Description

There are some public test cases and some (hidden) private test cases.
“Compile and run” will evaluate your submission against the public test cases.
“Submit” will evaluate your submission against the hidden private test cases and report a score on 100. There are 10 private testcases in all.
Ignore warnings about “Presentation errors”.

Dividing Sequences
(IARCS OPC Archive, K Narayan Kumar, CMI)

This problem is about sequences of positive integers a1,a2,…,aN. A subsequence of a sequence is anything obtained by dropping some of the elements. For example, 3,7,11,3 is a subsequence of 6,3,11,5,7,4,3,11,5,3 , but 3,3,7 is not a subsequence of 6,3,11,5,7,4,3,11,5,3 .
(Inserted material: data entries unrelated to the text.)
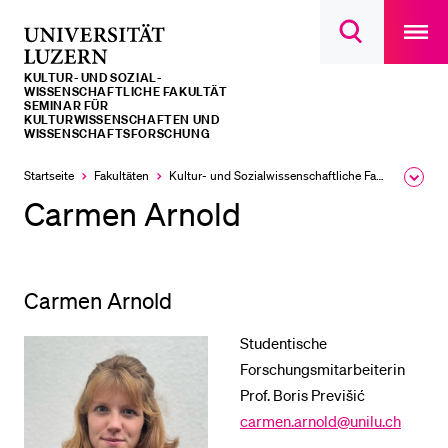
Open
main
Universität
Suchdialog
navigatio
LETZTE SUCHEN
öffnen
overlay
Luzern
KULTUR- UND SOZIAL­­­
Sie haben noch keine Suche getätigt.
WISSENSCHAFTLICHE FAKULTÄT
SEMINAR FÜR
KULTURWISSENSCHAFTEN UND
DIE UNI FÜR…
WISSENSCHAFTSFORSCHUNG
Schulklassen und Lehrpersonen
Startseite
Fakultäten
Kultur- und Sozial­­wissenschaftliche Fakultät
Ausk
des
Carmen Arnold
Studien­interessierte
Brea
Men
Studierende
Forschende
Carmen Arnold
Mitarbeitende
Alumni
Studentische
Forschungsmitarbeiterin
Stellensuchende
Prof. Boris Previšić
Förderer
carmen.arnold@unilu.ch
Medien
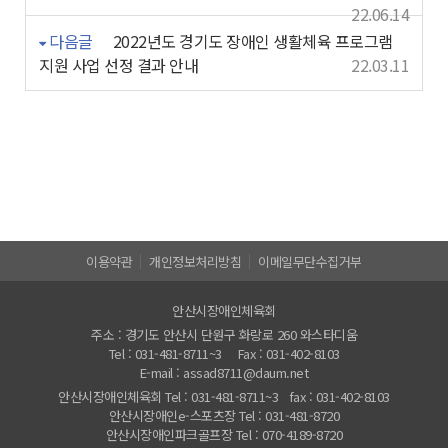
22.06.14
다음글
2022년도 경기도 장애인 생활체육 프로그램
지원 사업 선정 결과 안내
22.03.11
이용약관
개인정보처리방침
이메일무단수집거부
안산시장애인체육회
주소 : 경기도 안산시 단원구 화랑로 260 와스타디움
Tel : 031-481-8711~3
Fax : 031-402-8103
E-mail : assad8711@daum.net
안산시장애인체육회 Tel : 031-481-8711~3 fax : 031-402-8103
안산시장애인e-스포츠장 Tel : 031-481-8720
안산시장애인파크골프장 Tel : 070-4189-8720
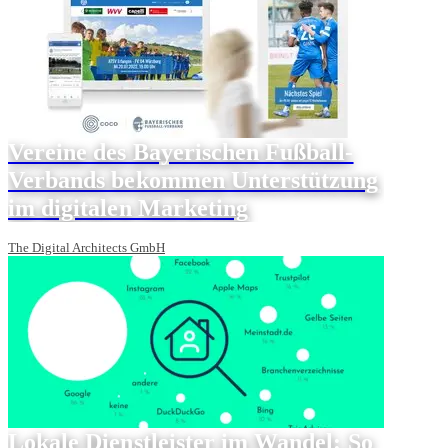
Vereine des Bayerischen Fußball-
Verbands bekommen Unterstützung
im digitalen Marketing
The Digital Architects GmbH
Lokale Dienstleister im Wandel: So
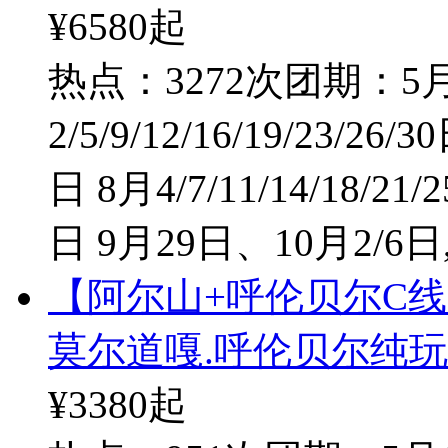
¥6580
起
热点：3272次
团期：5月1/
2/5/9/12/16/19/23/26/3
日 8月4/7/11/14/18/21/2
日 9月29日、10月2/6日
【阿尔山+呼伦贝尔C线
莫尔道嘎.呼伦贝尔纯玩
¥3380
起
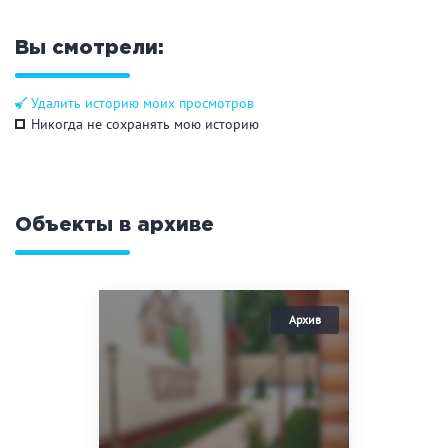
Общие
Вы смотрели:
Круглосуточно
Общественные бани
Банный комплекс
Удалить историю моих просмотров
Никогда не сохранять мою историю
Аква-зона
Объекты в архиве
Джакузи
Купель
Бассейн
Бассейн на улице
Обливная кадушка
Развлечения
Бильярд
Караоке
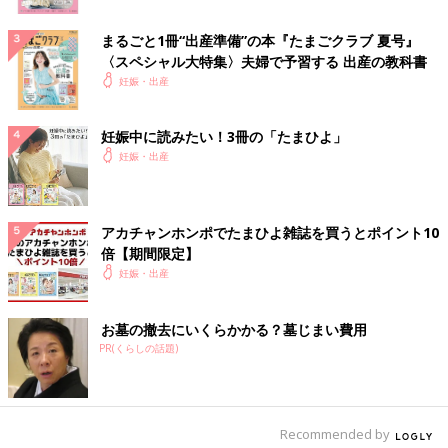
まるごと1冊“出産準備”の本『たまごクラブ 夏号』
〈スペシャル大特集〉夫婦で予習する 出産の教科書
妊娠・出産
妊娠中に読みたい！3冊の「たまひよ」
妊娠・出産
アカチャンホンポでたまひよ雑誌を買うとポイント10
倍【期間限定】
妊娠・出産
お墓の撤去にいくらかかる？墓じまい費用
PR(くらしの話題)
Recommended by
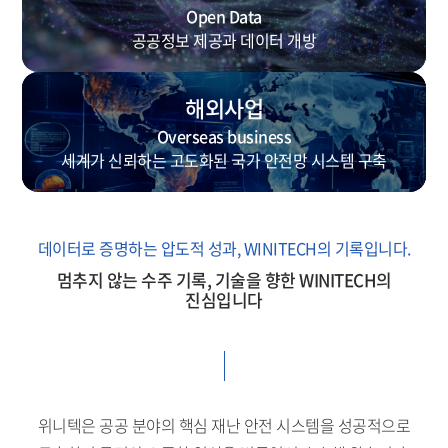
Open Data
공공정보 제공과 데이터 개방
해외사업
Overseas business
세계가 신뢰하는 고도화된 국가 안전망 시스템 구축
데이터로 증명하는 압도적 성과, WINITECH의 기록입니다.
멈추지 않는 수주 기록, 기술을 향한 WINITECH의
진심입니다
위니텍은 공공 분야의 핵심 재난 안전 시스템을 성공적으로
A fully dividing sequence is a sequence a1,a2,…,aN where ai divides aj whenever i < j. For example, 3,15,60,720 is a fully dividing sequence.

Given a sequence of integers your aim is to find the length of the longest fully dividing subsequence of this sequence.

Consider the sequence 2,3,7,8,14,39,145,76,320

It has a fully dividing sequence of length 3, namely 2,8,320, but none of length 4 or greater.

Consider the sequence 2,11,16,12,36,60,71,17,29,144,288,129,432,993 .

It has two fully dividing subsequences of length 5,

2,11,16,12,36,60,71,17,29,144,288,129,432,993 and 2,11,16,12,36,60,71,17,29,144,288,129,432,993 and none of length 6 or greater.

Solution hint
Let the input be a1, a2, …, aN. Let us define Best(i) to be the length of longest dividing sequence in a1,a2,…ai that includes ai.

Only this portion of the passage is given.